O aumento do hormônio estimulador da tireoide (TSH) no sangue é um achado laboratorial comum e frequentemente indica disfunção tireoidiana, especialmente hipotireoidismo subclínico ou manifesto. O TSH é produzido pela adeno-hipófise e regula a síntese e liberação dos hormônios tireoidianos (T3 e T4). Quando os níveis séricos de T4 livre estão reduzidos — mesmo que levemente —, há uma resposta compensatória hipofisária com aumento da secreção de TSH, visando estimular a tireoide.
Valores elevados de TSH podem ocorrer em diversas situações: hipotireoidismo primário (a causa mais frequente, podendo ser autoimune — como na tireoidite de Hashimoto —, pós-cirúrgico, pós-radioiodoterapia ou por deficiência nutricional de iodo); hipotireoidismo central (mais raro, associado a alterações hipofisárias ou hipotalâmicas); uso de medicamentos como amiodarona, lítio ou interferon; ou ainda em fases iniciais de recuperação após tireoidite subaguda. Em idosos, valores ligeiramente elevados podem ter significado clínico distinto e exigem interpretação cuidadosa no contexto clínico global.
A avaliação diagnóstica deve incluir dosagem simultânea de T4 livre e, eventualmente, anticorpos anti-tireoperoxidase (anti-TPO) e anti-tireoglobulina (anti-Tg), além de exame físico detalhado (pesquisa de bócio, sinais de lentificação metabólica, pele seca, edema periorbitário, etc.). A repetição dos exames após 4–6 semanas é recomendada para confirmar persistência da alteração, evitando diagnósticos precipitados baseados em variações fisiológicas ou interferências laboratoriais.

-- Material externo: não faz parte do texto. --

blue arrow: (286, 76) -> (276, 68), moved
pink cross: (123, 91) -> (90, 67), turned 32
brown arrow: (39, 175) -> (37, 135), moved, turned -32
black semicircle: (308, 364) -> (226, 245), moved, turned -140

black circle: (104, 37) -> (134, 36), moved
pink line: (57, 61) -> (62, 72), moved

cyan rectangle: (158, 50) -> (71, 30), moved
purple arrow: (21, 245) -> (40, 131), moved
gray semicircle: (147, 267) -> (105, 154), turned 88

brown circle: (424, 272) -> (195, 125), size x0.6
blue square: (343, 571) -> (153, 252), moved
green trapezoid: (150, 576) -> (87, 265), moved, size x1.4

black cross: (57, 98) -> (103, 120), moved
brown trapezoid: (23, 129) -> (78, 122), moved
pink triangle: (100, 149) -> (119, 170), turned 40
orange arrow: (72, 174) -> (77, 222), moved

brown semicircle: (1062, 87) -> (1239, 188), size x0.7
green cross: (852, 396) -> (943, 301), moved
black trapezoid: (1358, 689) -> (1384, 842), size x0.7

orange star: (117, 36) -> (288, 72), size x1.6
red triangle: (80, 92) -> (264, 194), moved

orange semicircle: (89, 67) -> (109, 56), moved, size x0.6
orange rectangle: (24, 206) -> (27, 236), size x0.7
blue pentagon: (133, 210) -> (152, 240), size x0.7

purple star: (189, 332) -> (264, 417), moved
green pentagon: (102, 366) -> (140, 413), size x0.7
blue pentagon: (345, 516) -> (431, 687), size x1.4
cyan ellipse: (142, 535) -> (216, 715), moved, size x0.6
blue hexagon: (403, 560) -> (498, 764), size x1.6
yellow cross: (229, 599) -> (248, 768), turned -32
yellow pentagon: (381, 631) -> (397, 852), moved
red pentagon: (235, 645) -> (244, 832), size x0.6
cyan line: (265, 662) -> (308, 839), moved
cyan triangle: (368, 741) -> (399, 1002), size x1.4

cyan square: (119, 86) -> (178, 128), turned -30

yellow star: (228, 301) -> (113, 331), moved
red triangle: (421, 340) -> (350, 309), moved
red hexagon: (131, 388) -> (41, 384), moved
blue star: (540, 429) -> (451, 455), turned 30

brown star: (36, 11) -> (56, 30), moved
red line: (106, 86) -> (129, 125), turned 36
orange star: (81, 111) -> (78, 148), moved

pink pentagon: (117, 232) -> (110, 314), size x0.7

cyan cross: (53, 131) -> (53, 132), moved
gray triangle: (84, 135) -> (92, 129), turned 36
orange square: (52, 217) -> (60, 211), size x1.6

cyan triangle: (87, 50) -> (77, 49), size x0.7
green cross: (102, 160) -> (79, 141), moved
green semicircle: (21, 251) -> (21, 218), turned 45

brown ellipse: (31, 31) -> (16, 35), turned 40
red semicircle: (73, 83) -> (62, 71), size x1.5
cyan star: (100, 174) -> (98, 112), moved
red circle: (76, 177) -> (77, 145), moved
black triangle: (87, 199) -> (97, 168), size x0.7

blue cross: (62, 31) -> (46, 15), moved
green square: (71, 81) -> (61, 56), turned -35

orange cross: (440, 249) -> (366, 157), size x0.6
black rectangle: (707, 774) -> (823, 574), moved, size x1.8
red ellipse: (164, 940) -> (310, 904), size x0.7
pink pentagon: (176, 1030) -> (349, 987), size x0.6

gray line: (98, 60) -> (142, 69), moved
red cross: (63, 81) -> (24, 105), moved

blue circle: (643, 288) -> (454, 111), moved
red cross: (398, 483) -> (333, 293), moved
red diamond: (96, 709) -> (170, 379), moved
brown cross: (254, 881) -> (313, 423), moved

O manejo depende da magnitude da elevação do TSH, dos níveis de T4 livre, da presença de sintomas, dos fatores de risco individuais (como idade avançada, gravidez ou doenças cardiovasculares) e da suspeita etiológica. Pacientes assintomáticos com TSH entre 4,5 e 10 mU/L e T4 livre normal geralmente são acompanhados clinicamente, sem tratamento imediato. Já aqueles com TSH > 10 mU/L, ou com T4 livre baixo, ou com sintomas sugestivos, devem ser avaliados para início de reposição com levotiroxina sódica, sob orientação endocrinológica.